Knowledge source configuration: Build RAG from upload, S3, or web
A knowledge base is a RAG container: it groups sources (where documents come from) and defines how they're chunked, embedded, and indexed. You configure it once, then ingest and query.
The setup flow
1. **Provider** — Add a provider with embeddings (e.g. Voyage AI)
2. **Chunking profile** — Strategy (fixed, markdown, semantic), chunk size, overlap
3. **Embedding profile** — Which provider model to use for embeddings
4. **Vector index** — Backend (pgvector, Pinecone, Weaviate, Qdrant)

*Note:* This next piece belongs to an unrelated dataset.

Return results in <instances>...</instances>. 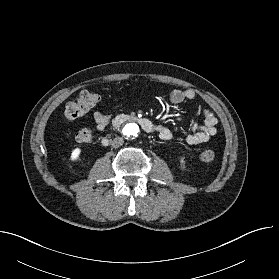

5. **Knowledge base** — Container with default profiles + vector index
6. **Sources** — Add upload, S3, or web source
7. **Ingestion** — Upload docs, trigger ingestion job
All of this lives in **Dashboard → Knowledge**.
Source types
| Type | Use case |
|------|----------|
| **upload** | Files uploaded via portal or API. PDFs, markdown, etc. |
| **s3** | S3-compatible storage (MinIO, Scaleway, AWS). Bucket + path. |
| **web** | Fetch from a URL. Good for docs sites. |
Each source has a sync mode: **manual** (you trigger ingestion), **scheduled** (runs on an interval), or **webhook** (external system triggers via URL).
The pipeline
Ingestion runs: fetch documents → chunk → embed → index into vector store. Documents and chunks are stored in Postgres; embeddings go to the vector backend. Once ingested, you can query via the retrieval API or the RAG endpoint.
Webhook for CI/CD
For sources that update from external systems (e.g. docs built in CI), use `sync_mode: "webhook"`. The API returns a webhook secret. When your docs change, call the webhook URL with the token — no API key needed. Quantlix triggers ingestion automatically.